< 2 Kronieken 27 >
1 Jotham was vijf en twintig jaren oud, toen hij koning werd, en hij regeerde zestien jaren te Jeruzalem; en de naam zijner moeder was Jerusa, een dochter van Zadok.
Jotham var fem og tyve Aar gammel, der han blev Konge, og regerede seksten Aar i Jerusalem, og hans Moders Navn var Jerusa, Zadoks Datter.

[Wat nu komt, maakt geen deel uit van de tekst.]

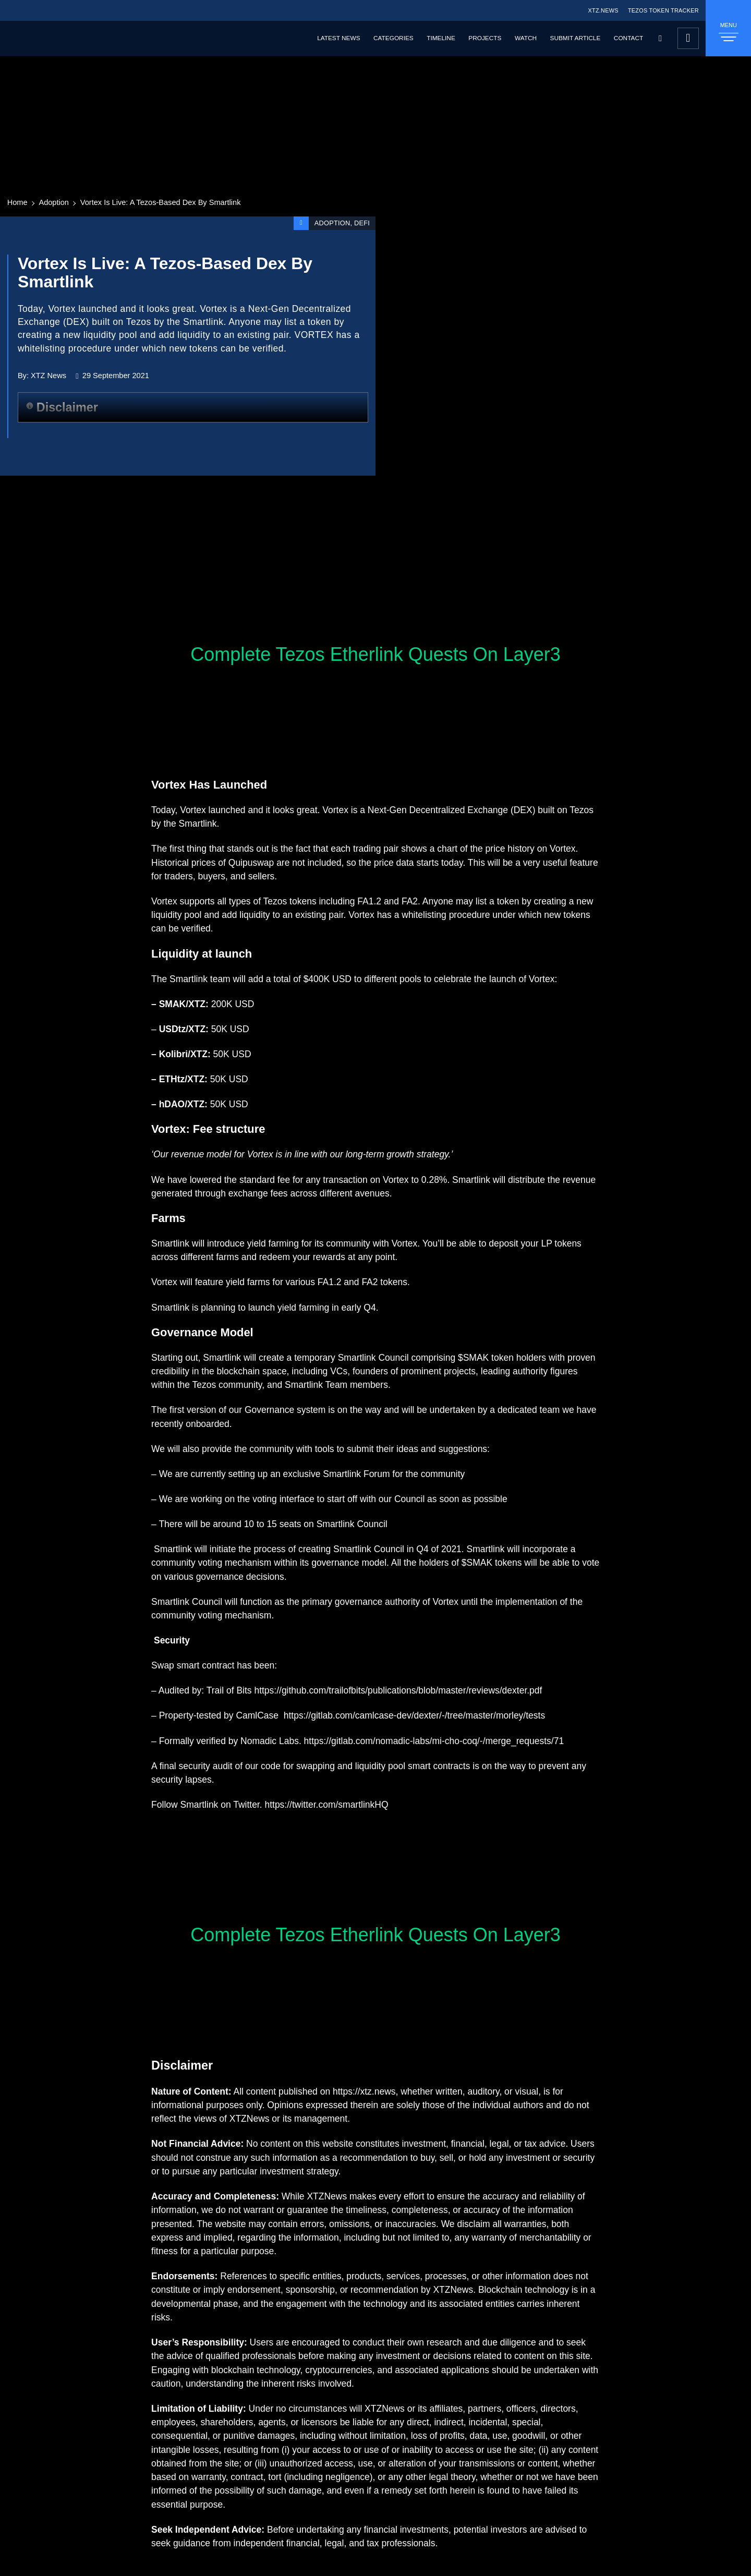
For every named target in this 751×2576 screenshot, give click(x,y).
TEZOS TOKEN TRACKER (663, 10)
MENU (728, 31)
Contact (628, 38)
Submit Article (575, 38)
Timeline (441, 38)
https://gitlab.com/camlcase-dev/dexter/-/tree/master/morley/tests (414, 1715)
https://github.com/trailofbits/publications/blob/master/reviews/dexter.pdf (398, 1690)
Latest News (338, 38)
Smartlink (198, 823)
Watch (526, 38)
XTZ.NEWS (603, 10)
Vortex (193, 810)
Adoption (54, 202)
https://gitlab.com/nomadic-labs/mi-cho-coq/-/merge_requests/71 (434, 1741)
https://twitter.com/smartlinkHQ (326, 1804)
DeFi (362, 223)
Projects (484, 38)
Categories (393, 38)
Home (17, 202)
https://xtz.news (364, 2091)
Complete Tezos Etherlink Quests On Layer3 (375, 654)
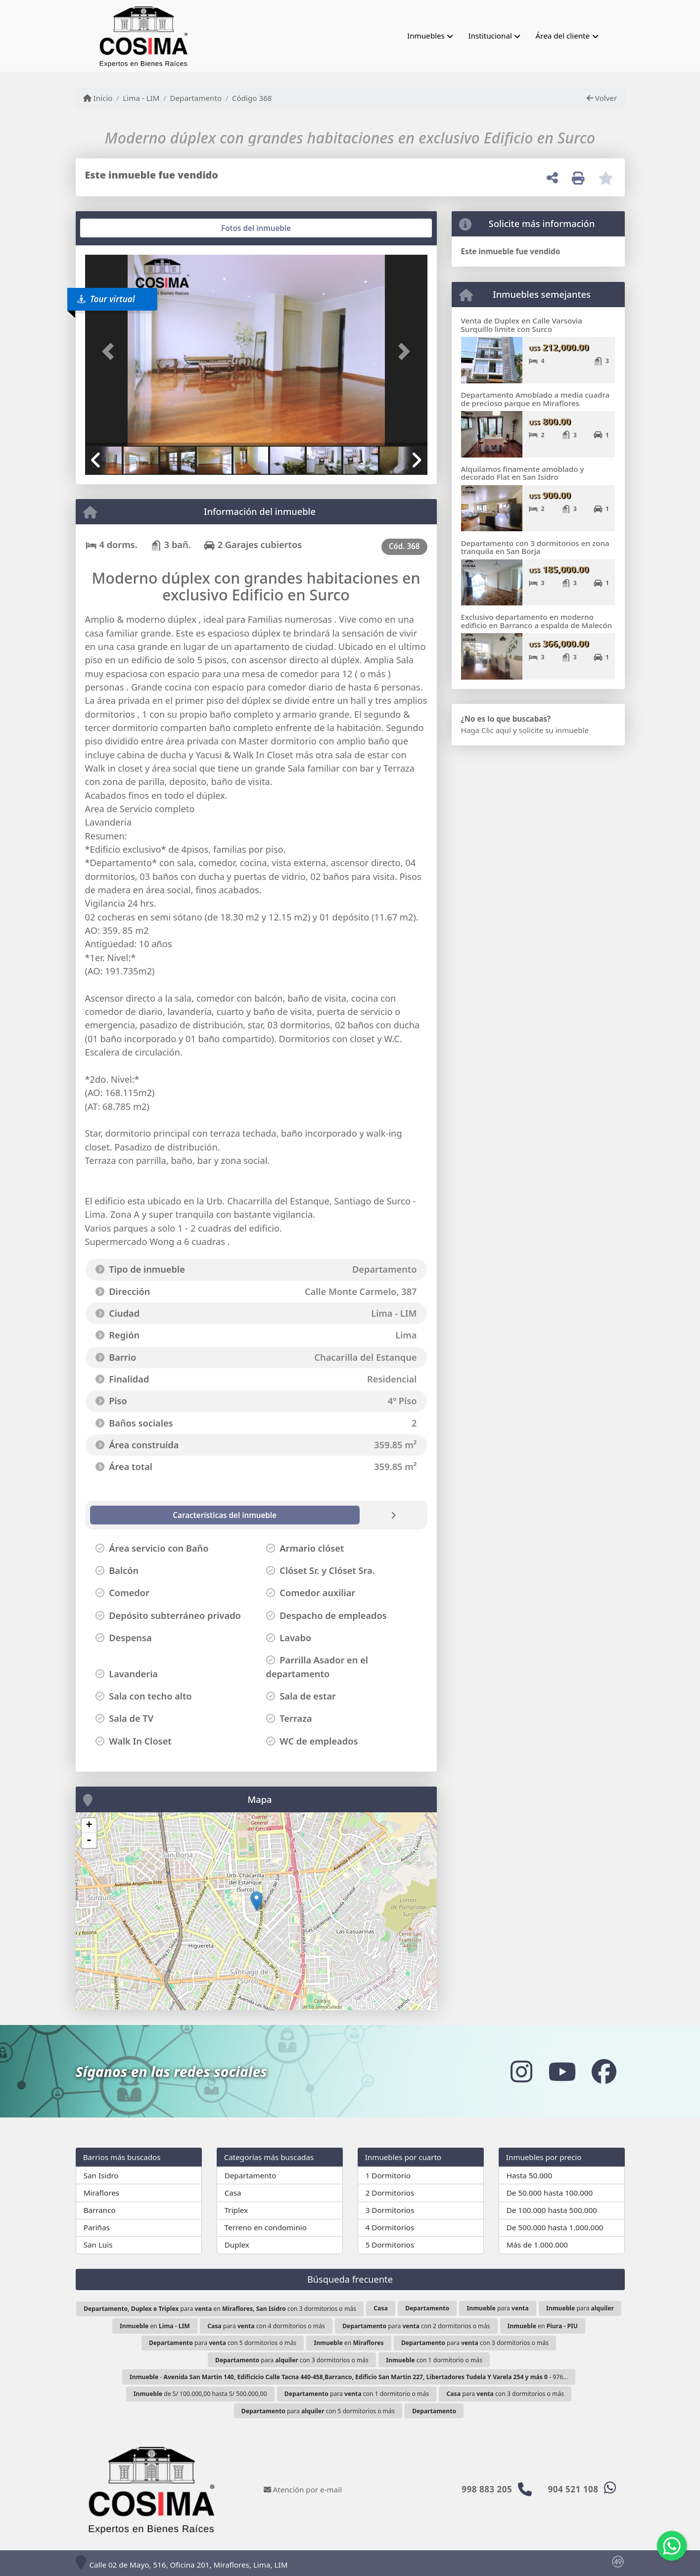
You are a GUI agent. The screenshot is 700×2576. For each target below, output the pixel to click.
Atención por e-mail (303, 2489)
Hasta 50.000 (530, 2175)
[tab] (122, 228)
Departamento (196, 98)
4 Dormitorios (390, 2227)
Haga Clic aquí (486, 730)
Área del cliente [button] (563, 36)
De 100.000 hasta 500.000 (552, 2210)
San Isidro (101, 2175)
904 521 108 (573, 2489)
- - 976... (349, 2377)
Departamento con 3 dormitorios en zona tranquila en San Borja (535, 547)
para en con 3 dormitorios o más (220, 2308)
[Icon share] (521, 2071)
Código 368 (252, 98)
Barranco (100, 2210)
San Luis (98, 2245)
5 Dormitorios (390, 2245)
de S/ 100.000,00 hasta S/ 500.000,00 (200, 2394)
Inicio (98, 98)
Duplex (237, 2245)
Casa (233, 2193)
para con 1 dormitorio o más (356, 2394)
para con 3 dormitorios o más (475, 2343)
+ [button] (89, 1825)
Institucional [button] (490, 36)
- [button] (89, 1840)
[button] (111, 350)
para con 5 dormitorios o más (222, 2343)
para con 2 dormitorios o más (416, 2326)
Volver (602, 98)
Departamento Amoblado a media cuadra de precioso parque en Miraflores (535, 399)
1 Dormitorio (388, 2175)
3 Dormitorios (390, 2210)
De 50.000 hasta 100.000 (550, 2193)
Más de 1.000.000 (537, 2245)
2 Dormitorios (390, 2193)
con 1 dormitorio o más (434, 2360)
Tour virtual (106, 299)
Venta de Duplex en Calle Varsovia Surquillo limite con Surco (521, 325)
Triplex (236, 2210)
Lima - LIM (141, 98)
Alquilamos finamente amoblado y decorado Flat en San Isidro (522, 473)
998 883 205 (487, 2489)
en (155, 2326)
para (498, 2308)
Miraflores (101, 2193)
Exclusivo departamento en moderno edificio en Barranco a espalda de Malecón (536, 621)
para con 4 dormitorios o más (266, 2326)
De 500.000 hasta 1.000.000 (555, 2227)
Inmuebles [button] (426, 36)
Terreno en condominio (266, 2227)
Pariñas (97, 2227)
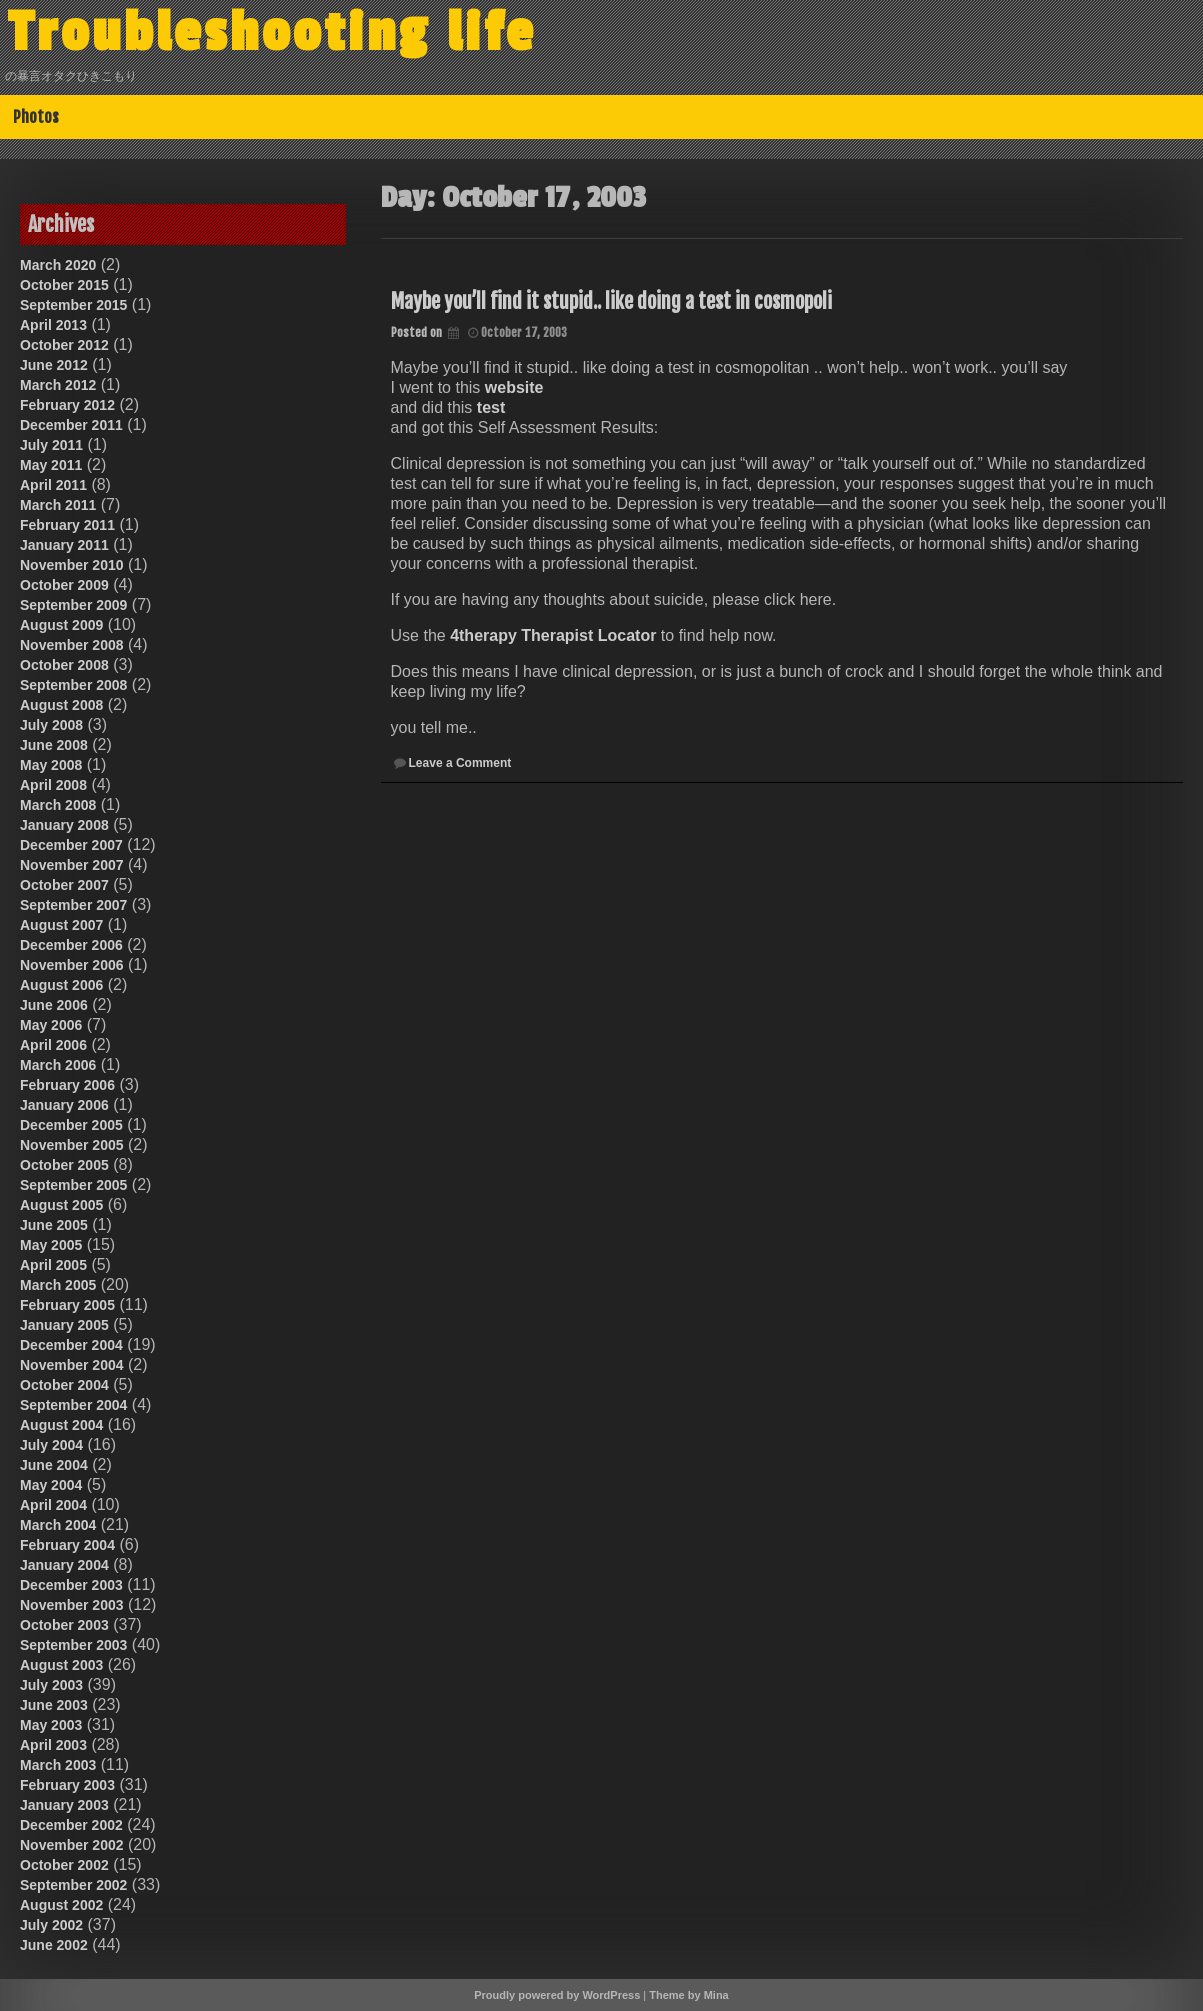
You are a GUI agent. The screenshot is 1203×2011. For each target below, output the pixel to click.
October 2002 (64, 1865)
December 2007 (71, 845)
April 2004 (53, 1505)
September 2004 (73, 1405)
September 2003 (73, 1645)
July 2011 (51, 445)
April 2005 (53, 1265)
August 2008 (61, 705)
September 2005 (73, 1185)
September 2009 (73, 605)
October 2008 (64, 665)
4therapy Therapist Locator (553, 635)
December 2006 (71, 945)
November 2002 (72, 1845)
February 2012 (67, 405)
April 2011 (53, 485)
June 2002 (54, 1945)
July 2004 (51, 1445)
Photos (36, 117)
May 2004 (51, 1485)
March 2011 (58, 505)
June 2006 (54, 1005)
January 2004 (64, 1565)
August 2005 (61, 1205)
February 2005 (67, 1305)
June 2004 (54, 1465)
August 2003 (61, 1665)
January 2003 (64, 1805)
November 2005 (72, 1145)
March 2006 (58, 1065)
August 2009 (61, 625)
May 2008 (51, 765)
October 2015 (64, 285)
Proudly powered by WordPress (557, 1995)
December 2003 (71, 1585)
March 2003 (58, 1765)
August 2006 (61, 985)
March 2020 (58, 265)
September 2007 (73, 905)
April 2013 (53, 325)
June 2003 (54, 1705)
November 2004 (72, 1365)
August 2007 (61, 925)
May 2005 (51, 1245)
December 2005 (71, 1125)
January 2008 (64, 825)
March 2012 (58, 385)
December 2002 (71, 1825)
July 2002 (51, 1925)
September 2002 (73, 1885)
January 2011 (64, 545)
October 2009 (64, 585)
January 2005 (64, 1325)
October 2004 (64, 1385)
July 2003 (51, 1685)
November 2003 (72, 1605)
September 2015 (73, 305)
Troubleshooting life (272, 33)
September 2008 (73, 685)
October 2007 (64, 885)
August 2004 (61, 1425)
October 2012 (64, 345)
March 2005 (58, 1285)
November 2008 (72, 645)
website (514, 387)
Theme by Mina (688, 1995)
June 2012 (54, 365)
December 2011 (71, 425)
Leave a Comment (460, 763)
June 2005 (54, 1225)
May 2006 (51, 1025)
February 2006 (67, 1085)
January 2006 (64, 1105)
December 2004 (71, 1345)
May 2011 (51, 465)
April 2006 (53, 1045)
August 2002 (61, 1905)
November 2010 (72, 565)
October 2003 (64, 1625)
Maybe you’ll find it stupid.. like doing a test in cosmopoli (611, 301)
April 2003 (53, 1745)
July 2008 (51, 725)
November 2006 (72, 965)
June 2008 (54, 745)
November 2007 (72, 865)
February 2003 (67, 1785)
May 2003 (51, 1725)
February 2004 (67, 1545)
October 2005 (64, 1165)
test (491, 407)
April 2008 (53, 785)
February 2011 (67, 525)
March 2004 (58, 1525)
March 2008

2 En hij deed dat recht was in de ogen des HEEREN, naar alles, wat zijn vader Uzzia gedaan had, behalve dat hij in den tempel des HEEREN niet ging; en het volk verdierf zich nog.
Og han gjorde det, som var ret for Herrens Øjne, efter alt det, som Ussia, hans Fader, havde gjort, kun kom han ikke i Herrens Tempel; og Folket handlede endnu fordærveligt.
3 Dezelve bouwde de hoge poorten aan het huis des HEEREN; hij bouwde ook veel aan den muur van Ofel.
Han byggede den øverste Port paa Herrens Hus, han byggede og meget paa Ofels Mur.
4 Daartoe bouwde hij steden op het gebergte van Juda; en in de wouden bouwde hij burchten en torens.
Tilmed byggede han Stæder paa Judas Bjerg, og i Skovene byggede han Slotte og Taarne.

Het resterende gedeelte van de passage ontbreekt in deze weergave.